Okay, time for a review I think.

The tracker method gives 74% of growth and 100% of capital is protected.

The direct method gives 96% of growth and a little over 100% protection.

As of the initial post in this thread, SPY stood at $130.84 and a December 2013 SPY Call Option at a $130 strike costed $1,545.

That was 2 years ago which means your money is tied in for another 1.5 years with the Irish Life Tracker Bond.

With the direct route, your National Solidarity Bond return of $13,696 is tied in for another 2 years.


SPY has grown by $24.60 to $155.44. 

*Irish Life Tracker Bond*
That means that your original investment of $13,545 would be worth $15,429 now and none of it can be accessed for 1.5 years - but you get 74% of further growth until then.

*Direct Route*
The National Solidarity Bond would pay you $13,696 in 2 years time. You get 96% of further growth until the end of this year. 

A further option would be to just sell your December 2013 SPY Call Option at a $130 strike now for about $2,836 - leaving the Solidarity Bond in place to mature.


Assuming a flat market from now until maturity, you'd have a total return of $15,429 from the Irish Life product with no access for another 1.5 years.

You could have $2,836 now with the direct method and a further $13,696 in 2 years - giving a total of $16,532 (+ whatever interest you happen to get, or save, by having some access now).


----------



## Rory Gillen (25 Mar 2013)

The direct route assumes you understand these things, but on most occassions it is surely obvious that, with lower costs, the direct route is highly likely to produce the best returns. 

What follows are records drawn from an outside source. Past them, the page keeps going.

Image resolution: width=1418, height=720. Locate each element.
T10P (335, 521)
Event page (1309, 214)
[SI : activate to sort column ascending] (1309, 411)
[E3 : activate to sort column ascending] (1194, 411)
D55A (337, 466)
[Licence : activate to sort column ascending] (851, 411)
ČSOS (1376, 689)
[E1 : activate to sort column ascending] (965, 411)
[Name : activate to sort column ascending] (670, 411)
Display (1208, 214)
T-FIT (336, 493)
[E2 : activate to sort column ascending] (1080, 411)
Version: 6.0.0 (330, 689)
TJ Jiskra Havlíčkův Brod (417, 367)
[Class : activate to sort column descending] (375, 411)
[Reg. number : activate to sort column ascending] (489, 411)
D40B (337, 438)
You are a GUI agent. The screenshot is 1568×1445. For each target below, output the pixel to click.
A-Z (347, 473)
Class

The Irish banks are still repairing their balance sheets and for as long as they are desperate for your deposits they are paying up for 'sizeable' medium-term deposit flows. For this reason, and this reason alone, structured guaranteed products are still quite competitive vis-a-vis a DIY approach. For all other times, structured products are a waste of time for the investor and serve only to remunerate the intermediary.


----------